2AM, uploading these sketches. Not sure if I can stay up to write anything that will make sense, so I’ll post an update tomorrow.
Update:
Part of the exercise above was for me to come up with a scheme that I could question the role of modern urban dwelling. In the first process, it seems that I was too fixated with the central linear axis that is present throughout the semester. Process 2 begins to break out from that central corridor with dwelling units on both side. The thought behind this borrows the idea of Jeremy Bentham’s “Panopticon” prison tower where one would be able to look into each individual units from a single focal point.

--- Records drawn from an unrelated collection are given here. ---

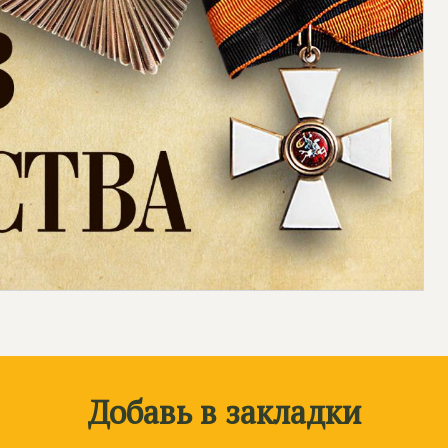
Добавь в закладки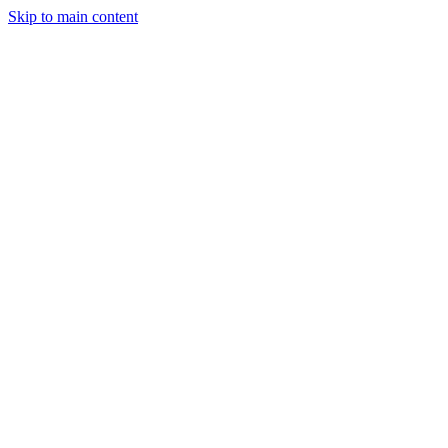
Skip to main content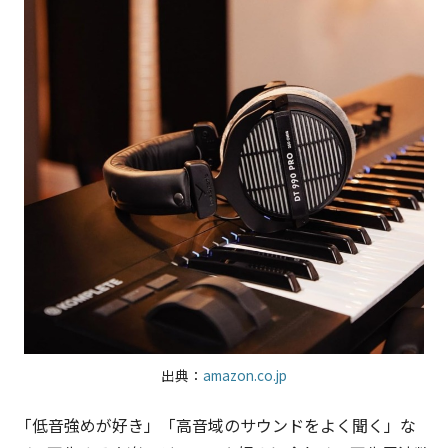
出典：
amazon.co.jp
「低音強めが好き」「高音域のサウンドをよく聞く」な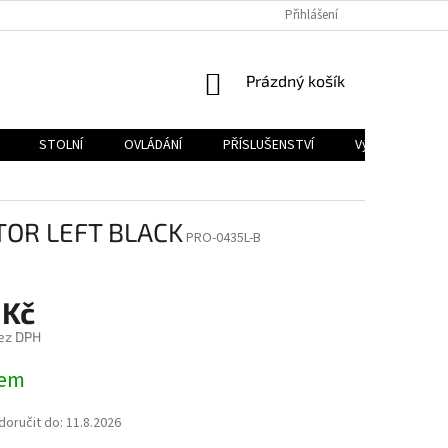
PODMÍNKY OCHRANY OSOBNÍCH ÚDAJŮ
Přihlášení
NÁKUPNÍ
Prázdný košík
KOŠÍK
STOLNÍ
OVLÁDÁNÍ
PŘÍSLUŠENSTVÍ
Výprodej
TOR LEFT BLACK
PRO-0435L-B
 Kč
ez DPH
dem
oručit do:
11.8.2026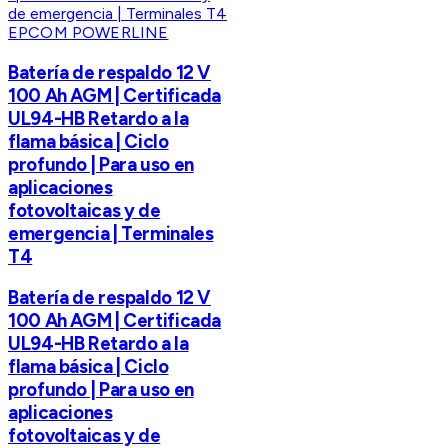
EPCOM POWERLINE
Batería de respaldo 12 V
100 Ah AGM | Certificada
UL94-HB Retardo a la
flama básica | Ciclo
profundo | Para uso en
aplicaciones
fotovoltaicas y de
emergencia | Terminales
T4
Batería de respaldo 12 V
100 Ah AGM | Certificada
UL94-HB Retardo a la
flama básica | Ciclo
profundo | Para uso en
aplicaciones
fotovoltaicas y de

Process 3 explores the same concept on a higher ground.

Not fully satisfied with the result from Process 2 and 3, the top piece here was more of a hybrid between the 3 process above. The linearity of an above grade park is strategically weaved into the dwelling units - creating a single complex. The idea here was also to have the park extend down to the south of the Greenway, with retail spaces lined up below. As shown above, tenants enter the units from the “back” and the integration of the park and the dwelling unit is important because not only is it a public area but it is also part of a urban “back yard” for the units, which is really the front of the units. The next step which I’m currently working on is the different schemes for the apartment types. As of this moment, there are 2 different unit types - all duplex apartments, but a section of the strip will have 3 floors, where the middle section are both shared by the top and bottom units - similar to the Unité d’Habitation by Le Corbusier in Marseille. Playing in part with the Voyeuristic Living post and with the thesis, the focus here was to create and question the intimacy between the people living in the boxes and the public/commuter looking in as they journeyed by.